United States antitrust law defines two broad classes of conduct as being anticompetitive: collusion and exclusion. Collusion covers cooperation among firms for the purpose of distorting markets to their benefit, whereas exclusion refers to steps taken by a firm to create or maintain a monopoly to harm competitors and force them from the market. Although collusion raises many interesting issues of its own, this Comment focuses entirely on exclusion, and specifically on dominant firms that redesign existing products for the sole purpose of inflicting anticompetitive, exclusionary harm on existing and potential competitors.
Many commentators consider single firm conduct to be the most complicated category of antitrust enforcement. What makes the area of exclusion particularly complicated is the fact that in most cases the conduct in question results in simultaneous economic benefits and exclusionary harms. One of the generally accepted goals of antitrust law is to encourage competition; the problem, however, is that successful competitive efforts and successful exclusionary efforts look the same when implemented and have the same results: the dominant firm expands its market share by reducing or eliminating the market share of competitors. The challenge is to develop a general rule capable of distinguishing between exclusionary conduct, which reduces overall welfare, and competitive conduct, which enhances it. The circuits are split on how to best resolve this challenge; therefore, the goal of this Comment is to determine a test that can be used by courts to distinguish between legitimate competition on the merits and exclusionary product redesign. In addition to functionality, this Comment seeks to provide a test that will also enhance efficiency, foster competition, and incentivize innovation—with the ultimate goal of devising a test that will promote fair results and continuous economic growth.
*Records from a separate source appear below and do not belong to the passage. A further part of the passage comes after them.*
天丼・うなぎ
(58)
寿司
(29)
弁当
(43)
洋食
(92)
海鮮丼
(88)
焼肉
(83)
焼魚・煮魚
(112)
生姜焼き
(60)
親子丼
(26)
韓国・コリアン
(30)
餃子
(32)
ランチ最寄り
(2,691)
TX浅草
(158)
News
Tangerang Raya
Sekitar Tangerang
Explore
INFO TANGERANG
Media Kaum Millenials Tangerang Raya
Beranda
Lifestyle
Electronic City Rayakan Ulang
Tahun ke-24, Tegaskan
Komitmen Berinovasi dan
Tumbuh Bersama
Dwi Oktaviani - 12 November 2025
This Comment first contends that economic growth, and not economic efficiency or consumer welfare, should be the ultimate goal of antitrust. This Comment further contends that reservations regarding the use of intent evidence in monopolization analyses are overstated, and the use of such evidence should be permitted when it is helpful and reliable. Finally, this Comment argues that the test implemented by the D.C. Circuit in United States v. Microsoft, Corp. is the test that all courts should apply going forward. Part II.A provides general background on United States antitrust enforcement including a brief summary of the Sherman Act and a discussion on the development of antitrust law since its enactment. Part II.B describes four different schools of antitrust thought including the Chicago and Post-Chicago Schools, theories based on economic growth and consumer protection, and also discusses theories on the proper role of intent evidence. Part II.C provides an analysis of the three most recent circuit court cases to address the issue of exclusionary product redesign: C.R. Bard, Inc., v. M3 Systems, Inc., United States v. Microsoft Corp., and Allied Orthopedic Appliances v. Tyco Health Care Group LP. Part III.A examines the various proposals concerning the ultimate goal of antitrust. Part III.B provides an answer regarding the proper role for intent evidence. Finally, Part III.C evaluates the three circuit court cases to determine which test courts should use going forward, given the answers provided by Part III.A and Part III.B.